To me Lawal is the one to watch over the coming months. If he plays in midfield for Stoke I think he instantly becomes viable for us, but we have to wait and see how he does. Looking at the rest of the u21 squad I do think Moran should be with the seniors already, hes probably not 100% ready but he has something different that we dont have with anyone else. Hodge is fantastic at u21 level and everytime you watch him he oozes class, but he needs to start playing games at club level before we can even consider him.

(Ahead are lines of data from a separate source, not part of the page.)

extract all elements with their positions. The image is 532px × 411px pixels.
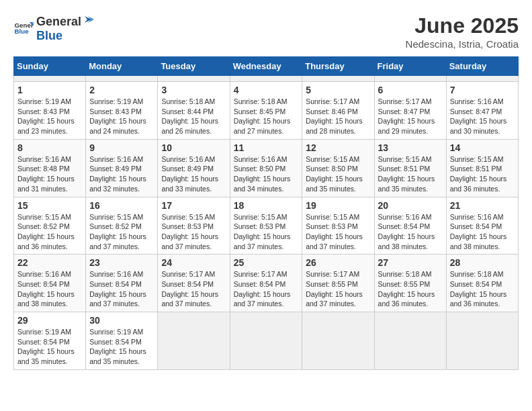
calendar-week-row: 15Sunrise: 5:15 AMSunset: 8:52 PMDayligh…	[14, 197, 519, 255]
day-number: 25	[234, 257, 299, 268]
day-number: 19	[306, 200, 370, 211]
title-block: June 2025 Nedescina, Istria, Croatia	[406, 13, 519, 50]
calendar-day-cell: 12Sunrise: 5:15 AMSunset: 8:50 PMDayligh…	[302, 139, 374, 197]
day-number: 2	[89, 85, 154, 95]
day-number: 10	[161, 142, 226, 153]
day-number: 22	[17, 257, 82, 268]
calendar-week-row: 22Sunrise: 5:16 AMSunset: 8:54 PMDayligh…	[14, 255, 519, 312]
calendar-week-row: 1Sunrise: 5:19 AMSunset: 8:43 PMDaylight…	[14, 82, 519, 140]
svg-marker-4	[85, 16, 91, 23]
calendar-day-cell: 7Sunrise: 5:16 AMSunset: 8:47 PMDaylight…	[446, 82, 518, 140]
day-info: Sunrise: 5:16 AMSunset: 8:49 PMDaylight:…	[161, 154, 226, 194]
day-info: Sunrise: 5:18 AMSunset: 8:55 PMDaylight:…	[378, 269, 443, 309]
weekday-header-row: SundayMondayTuesdayWednesdayThursdayFrid…	[14, 57, 519, 76]
weekday-header-saturday: Saturday	[446, 57, 518, 76]
weekday-header-friday: Friday	[374, 57, 446, 76]
calendar-day-cell: 6Sunrise: 5:17 AMSunset: 8:47 PMDaylight…	[374, 82, 446, 140]
day-info: Sunrise: 5:19 AMSunset: 8:43 PMDaylight:…	[89, 97, 154, 136]
weekday-header-tuesday: Tuesday	[158, 57, 230, 76]
calendar-day-cell: 28Sunrise: 5:18 AMSunset: 8:54 PMDayligh…	[446, 255, 518, 312]
day-info: Sunrise: 5:18 AMSunset: 8:44 PMDaylight:…	[161, 97, 226, 136]
day-info: Sunrise: 5:15 AMSunset: 8:53 PMDaylight:…	[234, 212, 299, 252]
calendar-day-cell: 20Sunrise: 5:16 AMSunset: 8:54 PMDayligh…	[374, 197, 446, 255]
day-number: 28	[450, 257, 515, 268]
calendar-table: SundayMondayTuesdayWednesdayThursdayFrid…	[13, 56, 519, 370]
calendar-day-cell: 30Sunrise: 5:19 AMSunset: 8:54 PMDayligh…	[86, 312, 158, 370]
logo: General Blue General Blue	[13, 13, 95, 43]
day-info: Sunrise: 5:15 AMSunset: 8:53 PMDaylight:…	[306, 212, 370, 252]
day-info: Sunrise: 5:17 AMSunset: 8:54 PMDaylight:…	[234, 269, 299, 309]
page-header: General Blue General Blue June 2025 Nede…	[13, 13, 519, 50]
logo-blue: Blue	[36, 29, 95, 43]
calendar-day-cell: 4Sunrise: 5:18 AMSunset: 8:45 PMDaylight…	[230, 82, 302, 140]
day-info: Sunrise: 5:15 AMSunset: 8:53 PMDaylight:…	[161, 212, 226, 252]
calendar-day-cell: 26Sunrise: 5:17 AMSunset: 8:55 PMDayligh…	[302, 255, 374, 312]
calendar-day-cell	[446, 76, 518, 82]
day-number: 12	[306, 142, 370, 153]
day-info: Sunrise: 5:16 AMSunset: 8:54 PMDaylight:…	[450, 212, 515, 252]
calendar-day-cell: 3Sunrise: 5:18 AMSunset: 8:44 PMDaylight…	[158, 82, 230, 140]
day-info: Sunrise: 5:16 AMSunset: 8:50 PMDaylight:…	[234, 154, 299, 194]
calendar-day-cell: 17Sunrise: 5:15 AMSunset: 8:53 PMDayligh…	[158, 197, 230, 255]
calendar-day-cell	[230, 76, 302, 82]
svg-text:Blue: Blue	[15, 28, 30, 35]
calendar-day-cell	[302, 312, 374, 370]
location-title: Nedescina, Istria, Croatia	[406, 38, 519, 50]
day-info: Sunrise: 5:17 AMSunset: 8:54 PMDaylight:…	[161, 269, 226, 309]
day-number: 9	[89, 142, 154, 153]
weekday-header-thursday: Thursday	[302, 57, 374, 76]
calendar-day-cell: 23Sunrise: 5:16 AMSunset: 8:54 PMDayligh…	[86, 255, 158, 312]
calendar-day-cell: 10Sunrise: 5:16 AMSunset: 8:49 PMDayligh…	[158, 139, 230, 197]
calendar-day-cell: 27Sunrise: 5:18 AMSunset: 8:55 PMDayligh…	[374, 255, 446, 312]
day-info: Sunrise: 5:19 AMSunset: 8:54 PMDaylight:…	[89, 327, 154, 367]
calendar-day-cell: 25Sunrise: 5:17 AMSunset: 8:54 PMDayligh…	[230, 255, 302, 312]
calendar-day-cell	[374, 76, 446, 82]
day-info: Sunrise: 5:15 AMSunset: 8:51 PMDaylight:…	[450, 154, 515, 194]
month-title: June 2025	[406, 13, 519, 38]
day-number: 11	[234, 142, 299, 153]
day-info: Sunrise: 5:16 AMSunset: 8:48 PMDaylight:…	[17, 154, 82, 194]
day-info: Sunrise: 5:19 AMSunset: 8:43 PMDaylight:…	[17, 97, 82, 136]
day-info: Sunrise: 5:16 AMSunset: 8:54 PMDaylight:…	[17, 269, 82, 309]
day-info: Sunrise: 5:16 AMSunset: 8:54 PMDaylight:…	[378, 212, 443, 252]
calendar-day-cell: 16Sunrise: 5:15 AMSunset: 8:52 PMDayligh…	[86, 197, 158, 255]
calendar-day-cell	[230, 312, 302, 370]
calendar-day-cell: 8Sunrise: 5:16 AMSunset: 8:48 PMDaylight…	[14, 139, 86, 197]
calendar-week-row	[14, 76, 519, 82]
day-number: 4	[234, 85, 299, 95]
calendar-day-cell: 19Sunrise: 5:15 AMSunset: 8:53 PMDayligh…	[302, 197, 374, 255]
day-number: 16	[89, 200, 154, 211]
day-number: 1	[17, 85, 82, 95]
day-info: Sunrise: 5:17 AMSunset: 8:47 PMDaylight:…	[378, 97, 443, 136]
calendar-day-cell: 21Sunrise: 5:16 AMSunset: 8:54 PMDayligh…	[446, 197, 518, 255]
calendar-day-cell	[374, 312, 446, 370]
calendar-day-cell: 15Sunrise: 5:15 AMSunset: 8:52 PMDayligh…	[14, 197, 86, 255]
calendar-day-cell	[86, 76, 158, 82]
day-number: 3	[161, 85, 226, 95]
calendar-day-cell: 11Sunrise: 5:16 AMSunset: 8:50 PMDayligh…	[230, 139, 302, 197]
day-number: 30	[89, 315, 154, 326]
day-info: Sunrise: 5:16 AMSunset: 8:49 PMDaylight:…	[89, 154, 154, 194]
day-number: 23	[89, 257, 154, 268]
calendar-day-cell: 14Sunrise: 5:15 AMSunset: 8:51 PMDayligh…	[446, 139, 518, 197]
day-info: Sunrise: 5:15 AMSunset: 8:52 PMDaylight:…	[89, 212, 154, 252]
day-info: Sunrise: 5:17 AMSunset: 8:46 PMDaylight:…	[306, 97, 370, 136]
calendar-day-cell: 2Sunrise: 5:19 AMSunset: 8:43 PMDaylight…	[86, 82, 158, 140]
calendar-week-row: 8Sunrise: 5:16 AMSunset: 8:48 PMDaylight…	[14, 139, 519, 197]
day-number: 18	[234, 200, 299, 211]
calendar-day-cell	[158, 76, 230, 82]
calendar-week-row: 29Sunrise: 5:19 AMSunset: 8:54 PMDayligh…	[14, 312, 519, 370]
day-number: 17	[161, 200, 226, 211]
calendar-day-cell: 18Sunrise: 5:15 AMSunset: 8:53 PMDayligh…	[230, 197, 302, 255]
calendar-day-cell	[302, 76, 374, 82]
weekday-header-sunday: Sunday	[14, 57, 86, 76]
calendar-day-cell: 9Sunrise: 5:16 AMSunset: 8:49 PMDaylight…	[86, 139, 158, 197]
calendar-day-cell: 22Sunrise: 5:16 AMSunset: 8:54 PMDayligh…	[14, 255, 86, 312]
calendar-day-cell: 5Sunrise: 5:17 AMSunset: 8:46 PMDaylight…	[302, 82, 374, 140]
day-number: 27	[378, 257, 443, 268]
day-number: 6	[378, 85, 443, 95]
day-info: Sunrise: 5:15 AMSunset: 8:51 PMDaylight:…	[378, 154, 443, 194]
logo-arrow-icon	[82, 13, 94, 26]
day-info: Sunrise: 5:17 AMSunset: 8:55 PMDaylight:…	[306, 269, 370, 309]
weekday-header-monday: Monday	[86, 57, 158, 76]
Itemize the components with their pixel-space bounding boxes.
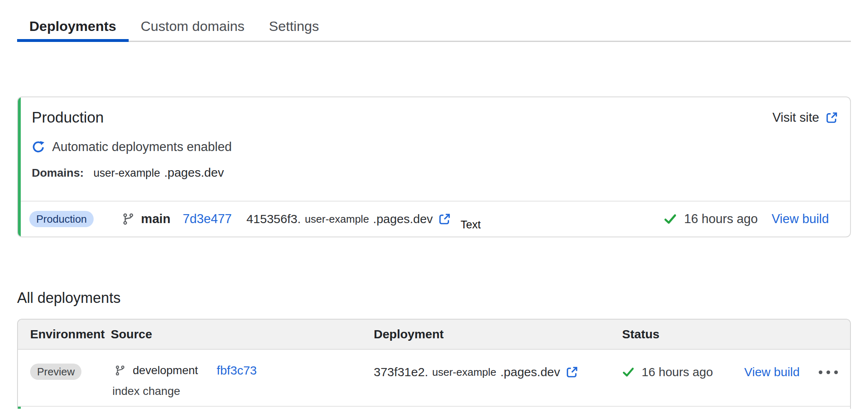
column-header-deployment: Deployment: [374, 327, 622, 341]
table-row: Preview development fbf3c73 index change: [18, 350, 850, 407]
external-link-icon[interactable]: [566, 366, 578, 378]
production-green-stripe: [18, 407, 21, 409]
external-link-icon[interactable]: [438, 213, 451, 225]
tab-bar: Deployments Custom domains Settings: [17, 0, 851, 42]
visit-site-link[interactable]: Visit site: [772, 110, 838, 125]
deployment-url-prefix: 415356f3.: [246, 212, 300, 226]
deployment-url-name: user-example: [432, 366, 496, 379]
view-build-link[interactable]: View build: [744, 365, 800, 379]
deploy-time: 16 hours ago: [684, 212, 758, 226]
next-row-partial: [18, 407, 850, 409]
domains-label: Domains:: [32, 167, 84, 180]
commit-hash-link[interactable]: fbf3c73: [217, 364, 256, 377]
all-deployments-heading: All deployments: [17, 289, 851, 307]
column-header-status: Status: [622, 327, 744, 341]
deployment-url-prefix: 373f31e2.: [374, 365, 428, 379]
commit-hash-link[interactable]: 7d3e477: [183, 212, 232, 226]
visit-site-label: Visit site: [772, 110, 819, 125]
deployment-url: 415356f3. user-example .pages.dev: [246, 212, 451, 226]
deployment-url: 373f31e2. user-example .pages.dev: [374, 365, 622, 379]
text-annotation: Text: [460, 219, 481, 231]
environment-badge: Production: [29, 211, 94, 227]
environment-badge: Preview: [30, 364, 81, 380]
success-check-icon: [664, 213, 677, 226]
domain-suffix: .pages.dev: [164, 166, 224, 180]
git-branch-icon: [115, 365, 125, 376]
external-link-icon: [826, 112, 838, 124]
production-green-stripe: [18, 97, 21, 237]
production-deployment-row: Production main 7d3e477 415356f3. user-e…: [18, 201, 850, 237]
production-card: Production Visit site Automatic deployme…: [17, 96, 851, 237]
branch-name: main: [141, 212, 170, 226]
git-branch-icon: [122, 213, 134, 225]
deployment-url-suffix: .pages.dev: [500, 365, 560, 379]
tab-deployments[interactable]: Deployments: [17, 11, 129, 41]
auto-deploy-text: Automatic deployments enabled: [52, 139, 232, 155]
tab-settings[interactable]: Settings: [257, 11, 331, 41]
table-header-row: Environment Source Deployment Status: [18, 320, 850, 350]
column-header-source: Source: [111, 327, 374, 341]
branch-name: development: [133, 364, 198, 377]
deployment-url-suffix: .pages.dev: [373, 212, 433, 226]
refresh-icon: [32, 140, 45, 153]
tab-custom-domains[interactable]: Custom domains: [129, 11, 257, 41]
success-check-icon: [622, 366, 634, 378]
deployments-table: Environment Source Deployment Status Pre…: [17, 319, 851, 409]
deploy-time: 16 hours ago: [642, 365, 713, 379]
column-header-environment: Environment: [30, 327, 111, 341]
row-options-menu-button[interactable]: [819, 368, 838, 377]
commit-message: index change: [112, 385, 374, 398]
view-build-link[interactable]: View build: [772, 212, 829, 226]
production-card-title: Production: [32, 108, 104, 127]
domain-name: user-example: [94, 167, 160, 180]
deployment-url-name: user-example: [305, 213, 369, 226]
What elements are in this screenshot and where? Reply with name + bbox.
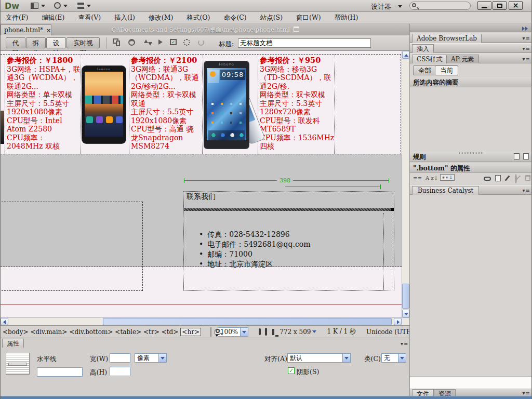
workspace-caret-icon[interactable]	[398, 5, 402, 8]
contact-heading[interactable]: 联系我们	[187, 192, 216, 202]
set-properties-icon[interactable]: ∗∗↓	[440, 174, 455, 181]
minimize-button[interactable]	[477, 1, 491, 10]
insert-panel-header[interactable]: 插入 ▾≡	[410, 43, 532, 53]
tree-view-icon[interactable]	[523, 153, 529, 159]
tag-div-bottom[interactable]: <div.bottom>	[69, 328, 113, 336]
menu-edit[interactable]: 编辑(E)	[42, 14, 64, 22]
current-mode-button[interactable]: 当前	[435, 65, 458, 75]
visual-aids-icon[interactable]	[183, 39, 190, 46]
preview-debug-icon[interactable]	[158, 39, 163, 45]
site-caret-icon[interactable]	[87, 5, 91, 7]
tag-tr[interactable]: <tr>	[143, 328, 159, 336]
combo-arrow-icon[interactable]	[342, 354, 350, 362]
layout-switcher-icon[interactable]	[31, 3, 38, 9]
scroll-up-button[interactable]	[402, 51, 409, 59]
check-page-icon[interactable]: ✓	[170, 39, 177, 45]
selection-handle[interactable]	[391, 208, 394, 211]
menu-view[interactable]: 查看(V)	[78, 14, 101, 22]
left-table-cell[interactable]	[1, 202, 143, 291]
category-view-icon[interactable]: ≡≡	[413, 175, 422, 181]
menu-site[interactable]: 站点(S)	[260, 14, 283, 22]
drag-grip[interactable]	[459, 152, 484, 154]
doc-restore-icon[interactable]	[294, 26, 299, 32]
menu-format[interactable]: 格式(O)	[187, 14, 210, 22]
horizontal-scroll-thumb[interactable]	[103, 318, 392, 325]
combo-arrow-icon[interactable]	[398, 354, 406, 362]
window-size-value[interactable]: 772 x 509	[280, 328, 311, 336]
business-catalyst-header[interactable]: Business Catalyst ▾≡	[410, 185, 532, 195]
scroll-right-button[interactable]	[394, 318, 402, 325]
panel-menu-icon[interactable]: ▾≡	[523, 56, 530, 62]
layout-caret-icon[interactable]	[41, 5, 45, 7]
tag-body[interactable]: <body>	[3, 328, 28, 336]
scroll-left-button[interactable]	[1, 318, 8, 325]
menu-help[interactable]: 帮助(H)	[335, 14, 358, 22]
menu-file[interactable]: 文件(F)	[6, 14, 28, 22]
properties-tab[interactable]: 属性	[2, 339, 24, 348]
live-view-button[interactable]: 实时视图	[66, 37, 100, 48]
cascade-view-icon[interactable]	[514, 153, 520, 159]
menu-window[interactable]: 窗口(W)	[296, 14, 321, 22]
browserlab-tab[interactable]: Adobe BrowserLab	[412, 34, 482, 43]
ap-elements-tab[interactable]: AP 元素	[446, 55, 479, 63]
close-button[interactable]: ×	[509, 1, 523, 10]
dock-collapse-bar[interactable]	[410, 24, 532, 32]
desktop-size-icon[interactable]	[272, 329, 274, 335]
menu-commands[interactable]: 命令(C)	[223, 14, 246, 22]
tag-div-main[interactable]: <div.main>	[30, 328, 67, 336]
menu-modify[interactable]: 修改(M)	[149, 14, 174, 22]
panel-menu-icon[interactable]: ▾≡	[523, 35, 530, 41]
new-rule-icon[interactable]	[495, 175, 501, 181]
align-combo[interactable]: 默认	[287, 353, 351, 363]
az-sort-icon[interactable]: A z↓	[425, 175, 438, 181]
hr-name-input[interactable]	[37, 367, 83, 377]
preview-browser-icon[interactable]	[128, 39, 135, 46]
panel-menu-icon[interactable]: ▾≡	[523, 390, 530, 396]
select-tool[interactable]	[210, 327, 211, 337]
class-combo[interactable]: 无	[381, 353, 406, 363]
vertical-scroll-thumb[interactable]	[402, 284, 409, 309]
edit-rule-icon[interactable]	[504, 175, 510, 181]
restore-button[interactable]	[493, 1, 507, 10]
vertical-scrollbar[interactable]	[402, 51, 409, 317]
combo-arrow-icon[interactable]	[240, 328, 248, 336]
panel-menu-icon[interactable]: ▾≡	[523, 46, 530, 51]
split-view-button[interactable]: 拆分	[26, 37, 46, 48]
tag-table[interactable]: <table>	[115, 328, 141, 336]
gear-icon[interactable]	[54, 2, 61, 9]
height-input[interactable]	[110, 367, 130, 376]
unit-combo[interactable]: 像素	[135, 353, 167, 363]
combo-arrow-icon[interactable]	[158, 354, 166, 362]
properties-menu-icon[interactable]: ▾≡	[401, 340, 408, 347]
code-view-button[interactable]: 代码	[6, 37, 25, 48]
title-input[interactable]	[238, 38, 371, 48]
menu-insert[interactable]: 插入(I)	[114, 14, 135, 22]
workspace-switcher[interactable]: 设计器	[371, 2, 391, 11]
gear-caret-icon[interactable]	[63, 5, 68, 7]
file-sync-icon[interactable]	[144, 39, 151, 47]
size-caret-icon[interactable]	[312, 330, 316, 333]
business-catalyst-tab[interactable]: Business Catalyst	[412, 186, 479, 195]
design-view[interactable]: 参考报价：￥1800 3G网络：HSPA+，联通3G（WCDMA），联通2G..…	[1, 51, 402, 317]
design-view-button[interactable]: 设计	[46, 37, 66, 48]
shadow-checkbox[interactable]: ✓	[288, 367, 295, 374]
search-input[interactable]	[409, 2, 471, 10]
insert-tab[interactable]: 插入	[412, 44, 434, 53]
tablet-size-icon[interactable]	[265, 328, 267, 336]
tab-close-icon[interactable]: ×	[46, 27, 51, 34]
scroll-down-button[interactable]	[402, 310, 409, 317]
multiscreen-icon[interactable]	[113, 38, 122, 46]
table-width-value[interactable]: 398	[277, 177, 293, 184]
css-styles-tab[interactable]: CSS样式	[412, 55, 447, 63]
attach-stylesheet-icon[interactable]	[484, 177, 491, 181]
mobile-size-icon[interactable]	[259, 328, 261, 335]
column-width-bar[interactable]	[285, 187, 381, 187]
all-mode-button[interactable]: 全部	[413, 65, 436, 75]
tag-hr-selected[interactable]: <hr>	[180, 328, 201, 336]
panel-menu-icon[interactable]: ▾≡	[523, 188, 530, 193]
site-icon[interactable]	[77, 3, 84, 9]
width-input[interactable]	[110, 353, 130, 363]
document-tab[interactable]: phone.html* ×	[1, 24, 51, 35]
horizontal-scrollbar[interactable]	[1, 317, 409, 325]
browserlab-panel-header[interactable]: Adobe BrowserLab ▾≡	[410, 33, 532, 43]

Another one to watch for me would be Luca Connell. I know its only L1 and I dont like calling up players from there, but I fully believe this will be his last season in that league. Hes a 7 or 8 out of 10 in every game so far this season and I wouldnt be surprised if a Championship team come calling in January. Hes still only 23 and he could still be a big player for us in future.
I'd be tempted to try that as well. It is preferable to play players in their natural positions but with the limitations of the squad and midfield, there is probably a pressing need for playing someone like Collins in midfield. Austria often play Alaba in midfield. It is not unusual to international teams to have to play someone of a certain quality out of position.
If you push Collins into a DM role, he’ll be expected to receive, turn and move the ball under pressure. He’ll have less space and time. He’ll have more of the pitch to cover. And he’ll need to have more positional awareness as the game will be both in front and behind him. I’m with Razor on this one. I don’t think Collins has the feet or agility for midfield. David Alaba. :-)
Racking my brains on this… who, since Paul McGrath, have we had with the ability to go from being a centre-half to central mid with consistent competency, excluding centre-halves who played a game here and a game there, or as an experiment?
You're always more likely to see a (reasonably tall) central midfielder drop back than the other way around. Like Celtic tried with Lawal, but he's a midfielder first and foremost. What we need is to find and bring through better midfielders, not try to convert centre backs into them.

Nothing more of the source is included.